# Unnormalize rewards of final network

Hey there,

I trained a NN using PPO. My network gives me the action I should do for a given state and the estimated value for that state and action. I trained the network with normalized rewards:

rewards = (rewards - rewards.mean()) / (rewards.std() + 1e-5)

Questions:

1. In practice (when using the NN) I just get the normalized estimated value - is there any way to get the true estimated value? - I do not have rewards.mean() etc. thus I cannot just calculate it as expalined here.

2. What is the estimated value of my value function ? Does it simply rate the actual state and action or does it evaluate the given state and gives me a hint on the final score?

3. What I actually want is a network that predicts me the final score for a given state. Can I use the value function to achieve this?
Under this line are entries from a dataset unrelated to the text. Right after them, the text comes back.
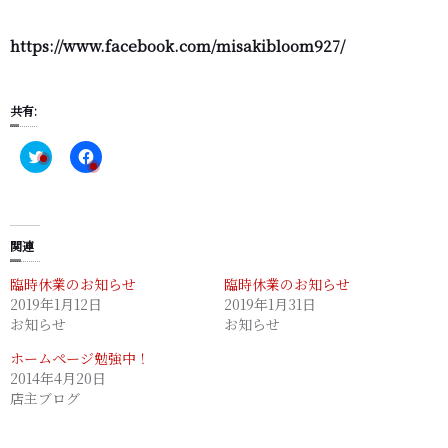
https://www.facebook.com/misakibloom927/
共有:
C
F
l
a
i
c
c
e
k
b
t
o
o
o
s
k
関連
h
で
a
共
臨時休業のお知らせ
臨時休業のお知らせ
r
有
e
す
2019年1月12日
2019年1月31日
o
る
お知らせ
n
に
お知らせ
T
は
w
ク
ホームページ勉強中！
i
リ
t
ッ
2014年4月20日
t
ク
店主ブログ
e
し
r
て
(
く
新
だ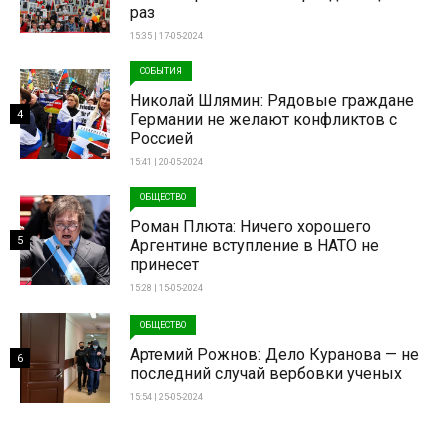
раз
15:35 | 17-05-2024
СОБЫТИЯ
Николай Шлямин: Рядовые граждане
4
Германии не желают конфликтов с
Россией
15:41 | 20-05-2024
ОБЩЕСТВО
Роман Плюта: Ничего хорошего
5
Аргентине вступление в НАТО не
принесет
15:28 | 15-05-2024
ОБЩЕСТВО
Артемий Рожнов: Дело Куранова — не
6
последний случай вербовки ученых
15:54 | 25-05-2024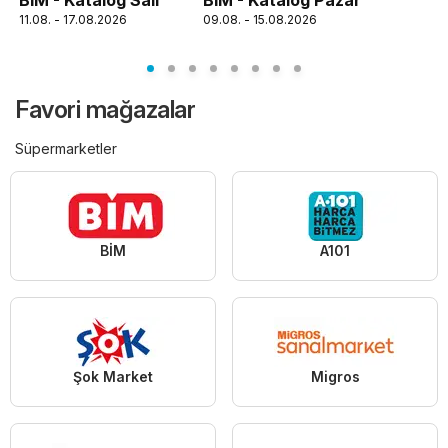
BİM - Katalog Salı
BİM - Katalog Pazar
11.08. - 17.08.2026
09.08. - 15.08.2026
Favori mağazalar
Süpermarketler
BİM
A101
Şok Market
Migros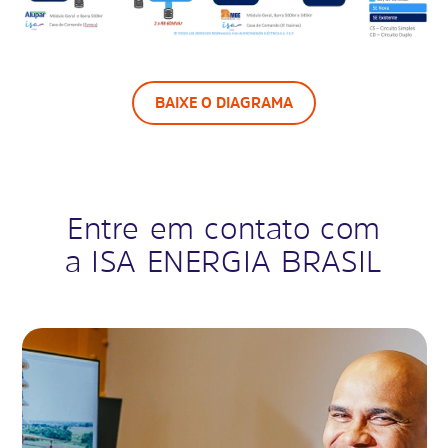
BAIXE O DIAGRAMA
Entre em contato com
a ISA ENERGIA BRASIL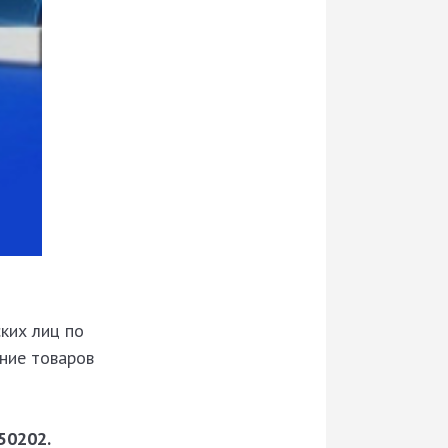
ких лиц по
ние товаров
50202.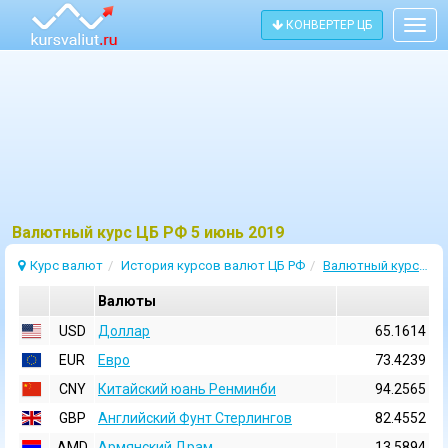
КОНВЕРТЕР ЦБ
Togg
navig
Bалютный курс ЦБ РФ 5 июнь 2019
Курс валют
История курсов валют ЦБ РФ
Валютный курс 5 Июнь 2019
Валюты
USD
Доллар
65.1614
EUR
Евро
73.4239
CNY
Китайский юань Ренминби
94.2565
GBP
Английский Фунт Стерлингов
82.4552
AMD
Армянский Драм
13.5894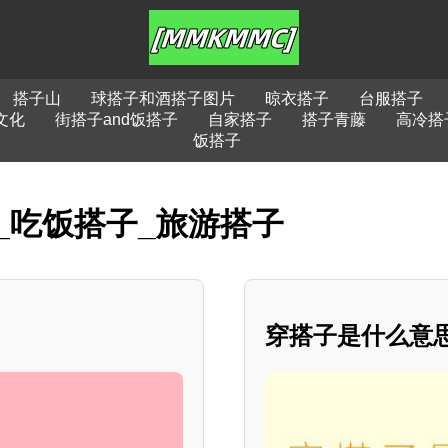
搭子山
球搭子和酒搭子图片
晾衣搭子
台服搭子
文化
街搭子and饭搭子
自家搭子
搭子青藤
高冷搭
饭搭子
_吃饭搭子_旅游搭子
穿搭子是什么意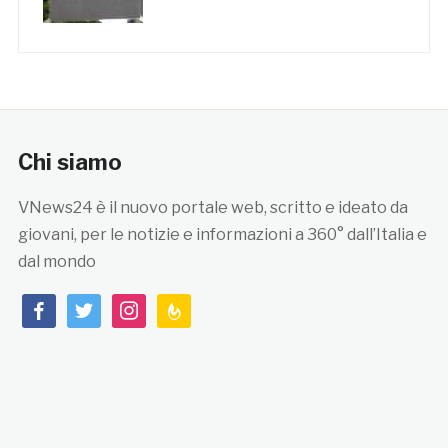
Chi siamo
VNews24 è il nuovo portale web, scritto e ideato da
giovani, per le notizie e informazioni a 360° dall’Italia e
dal mondo
facebook
twitter
instagram
feedburner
Or should I use something different -> train a seperate NN?

My code is at:

A snippet of my network is:

#Actor Model:
class ActorModel(nn.Module):
def __init__(self, state_dim, action_dim, n_latent_var):
super(ActorModel, self).__init__()
self.a_dim   = action_dim

self.ac      = nn.Linear(state_dim, n_latent_var)
self.ac_prelu= nn.PReLU()
self.ac1      = nn.Linear(n_latent_var, n_latent_var)
self.ac1_prelu= nn.PReLU()

# Actor layers:
self.a1      = nn.Linear(n_latent_var+action_dim, action_dim)

# Critic layers:
self.c1      = nn.Linear(n_latent_var, n_latent_var)
self.c1_prelu= nn.PReLU()
self.c2      = nn.Linear(n_latent_var, 1)

def forward(self, input):
# For 4 players each 15 cards on hand:
# input=on_table(60)+ on_hand(60)+ played(60)+ play_options(60)+ add_states(15)
# add_states = color free (4)+ would win (1) = 5  for each player
#input.shape  = 15*4*4=240+3*5 (add_states) = 255

#Actor and Critic:
ac = self.ac(input)
ac = self.ac_prelu(ac)
ac = self.ac1(ac)
ac = self.ac1_prelu(ac)

# Get Actor Result:
if len(input.shape)==1:
options = input[self.a_dim*3:self.a_dim*4]
actor_out =torch.cat( [ac, options], 0)
else:
options = input[:, self.a_dim*3:self.a_dim*4]
actor_out   = torch.cat( [ac, options], 1)
actor_out = self.a1(actor_out)
actor_out = actor_out.softmax(dim=-1)

# Get Critic Result:
critic = self.c1(ac)
critic = self.c1_prelu(critic)
critic = self.c2(critic)

return actor_out, critic

class ActorCritic(nn.Module):
def __init__(self, state_dim, action_dim, n_latent_var):
super(ActorCritic, self).__init__()
self.a_dim   = action_dim

# actor critic
self.actor_critic = ActorModel(state_dim, action_dim, n_latent_var)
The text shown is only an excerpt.